### Task data
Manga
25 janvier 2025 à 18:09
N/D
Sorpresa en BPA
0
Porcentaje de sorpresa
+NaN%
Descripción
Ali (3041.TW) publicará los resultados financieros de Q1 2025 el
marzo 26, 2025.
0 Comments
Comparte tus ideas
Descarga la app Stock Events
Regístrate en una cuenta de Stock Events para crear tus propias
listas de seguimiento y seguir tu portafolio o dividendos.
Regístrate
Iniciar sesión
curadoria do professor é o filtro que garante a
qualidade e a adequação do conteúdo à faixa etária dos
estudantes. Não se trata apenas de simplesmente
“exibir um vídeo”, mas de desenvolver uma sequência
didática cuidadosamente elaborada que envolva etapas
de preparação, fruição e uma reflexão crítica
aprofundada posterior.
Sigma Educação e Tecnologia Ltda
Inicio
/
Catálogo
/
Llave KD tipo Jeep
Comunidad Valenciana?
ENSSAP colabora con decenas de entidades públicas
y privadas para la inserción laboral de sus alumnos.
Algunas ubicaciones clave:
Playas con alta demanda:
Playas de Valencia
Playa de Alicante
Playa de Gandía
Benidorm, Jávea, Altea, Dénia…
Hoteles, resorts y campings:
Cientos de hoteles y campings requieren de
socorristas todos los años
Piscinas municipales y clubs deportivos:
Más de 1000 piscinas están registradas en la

### Problem
Retype the material. Keep it exact.

### Exercise output
Manga
25 janvier 2025 à 18:09
N/D
Sorpresa en BPA
0
Porcentaje de sorpresa
+NaN%
Descripción
Ali (3041.TW) publicará los resultados financieros de Q1 2025 el
marzo 26, 2025.
0 Comments
Comparte tus ideas
Descarga la app Stock Events
Regístrate en una cuenta de Stock Events para crear tus propias
listas de seguimiento y seguir tu portafolio o dividendos.
Regístrate
Iniciar sesión
curadoria do professor é o filtro que garante a
qualidade e a adequação do conteúdo à faixa etária dos
estudantes. Não se trata apenas de simplesmente
“exibir um vídeo”, mas de desenvolver uma sequência
didática cuidadosamente elaborada que envolva etapas
de preparação, fruição e uma reflexão crítica
aprofundada posterior.
Sigma Educação e Tecnologia Ltda
Inicio
/
Catálogo
/
Llave KD tipo Jeep
Comunidad Valenciana?
ENSSAP colabora con decenas de entidades públicas
y privadas para la inserción laboral de sus alumnos.
Algunas ubicaciones clave:
Playas con alta demanda:
Playas de Valencia
Playa de Alicante
Playa de Gandía
Benidorm, Jávea, Altea, Dénia…
Hoteles, resorts y campings:
Cientos de hoteles y campings requieren de
socorristas todos los años
Piscinas municipales y clubs deportivos:
Más de 1000 piscinas están registradas en la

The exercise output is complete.